Source material:

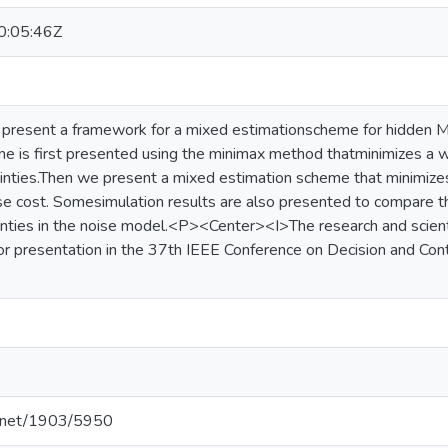
:05:46Z
we present a framework for a mixed estimationscheme for hidde
e is first presented using the minimax method thatminimizes a
nties.Then we present a mixed estimation scheme that minimizes 
e cost. Somesimulation results are also presented to compare t
inties in the noise model.<P><Center><I>The research and scientif
or presentation in the 37th IEEE Conference on Decision and Co
le.net/1903/5950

Your task: If a line in the material contains "mixed", show it.

Response area:
we present a framework for a mixed estimationscheme for hidde
nties.Then we present a mixed estimation scheme that minimizes 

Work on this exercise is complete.